Ludwig Landgrebe (Vienna 9 March 1902; Cologne 14 August 1991) was an Austrian phenomenologist and Professor of philosophy. He is the grandfather of award-winning German actor Max Landgrebe.
Landgrebe studied philosophy, history and geography in Vienna. Influenced by Max Scheler, he continued his studies in Freiburg. In 1923 Landgrebe became assistant to Edmund Husserl (1859-1938). After the approval of his doctoral dissertation, Landgrebe transferred to Prague for his postdoctoral qualification under Oskar Kraus. From 1939 he collaborated with Eugen Fink at the Husserl-Archives in Leuven. Landgrebe's wife, Ilse Maria Goldschmidt, was of Jewish ancestry and sister of the writer Georges-Arthur Goldschmidt. In 1940 Landgrebe was deported to Belgium. He worked part-time as a merchant assistant in Hamburg.

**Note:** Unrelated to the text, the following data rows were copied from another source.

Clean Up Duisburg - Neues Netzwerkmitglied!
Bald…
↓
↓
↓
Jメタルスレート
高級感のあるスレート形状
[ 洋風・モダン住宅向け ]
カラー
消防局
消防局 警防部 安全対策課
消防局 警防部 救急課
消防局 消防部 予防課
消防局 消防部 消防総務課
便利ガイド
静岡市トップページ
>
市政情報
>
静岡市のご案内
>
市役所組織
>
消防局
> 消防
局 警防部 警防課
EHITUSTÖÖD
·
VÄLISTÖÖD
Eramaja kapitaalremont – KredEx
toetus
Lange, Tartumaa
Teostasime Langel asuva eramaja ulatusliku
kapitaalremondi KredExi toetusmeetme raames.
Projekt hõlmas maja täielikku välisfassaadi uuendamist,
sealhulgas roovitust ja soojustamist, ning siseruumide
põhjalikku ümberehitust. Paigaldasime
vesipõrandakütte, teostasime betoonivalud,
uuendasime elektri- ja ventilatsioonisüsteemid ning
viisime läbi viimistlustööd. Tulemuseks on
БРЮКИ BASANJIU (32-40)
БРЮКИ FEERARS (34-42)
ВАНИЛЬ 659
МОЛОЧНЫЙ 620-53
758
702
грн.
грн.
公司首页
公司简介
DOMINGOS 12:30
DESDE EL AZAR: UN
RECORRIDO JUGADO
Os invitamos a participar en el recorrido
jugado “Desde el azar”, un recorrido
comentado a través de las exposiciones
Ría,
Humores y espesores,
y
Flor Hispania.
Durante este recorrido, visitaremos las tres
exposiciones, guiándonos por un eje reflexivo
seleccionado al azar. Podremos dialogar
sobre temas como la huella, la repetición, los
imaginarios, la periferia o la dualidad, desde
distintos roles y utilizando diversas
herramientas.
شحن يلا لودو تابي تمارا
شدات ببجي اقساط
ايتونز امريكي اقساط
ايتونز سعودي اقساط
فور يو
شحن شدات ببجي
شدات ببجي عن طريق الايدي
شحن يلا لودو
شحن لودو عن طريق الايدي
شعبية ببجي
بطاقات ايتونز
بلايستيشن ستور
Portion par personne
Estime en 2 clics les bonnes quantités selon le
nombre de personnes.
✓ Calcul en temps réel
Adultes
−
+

In 1945 Landgrebe had his post-doctorate reapproved in Hamburg, and he was made ordinary professor in 1947 in Kiel, where Hans Blumenberg was one of his students. In 1954 he transferred to Cologne, and become director of the Husserl-Archives there. Landgrebe is known as one of Husserl's closest associates, but also for his independent views relating to the subjects of history, religion and politics, as seen from the viewpoints of existentialist philosophy and metaphysics. Metaphysics - Man's reflective remembrance, upon the whole of his being.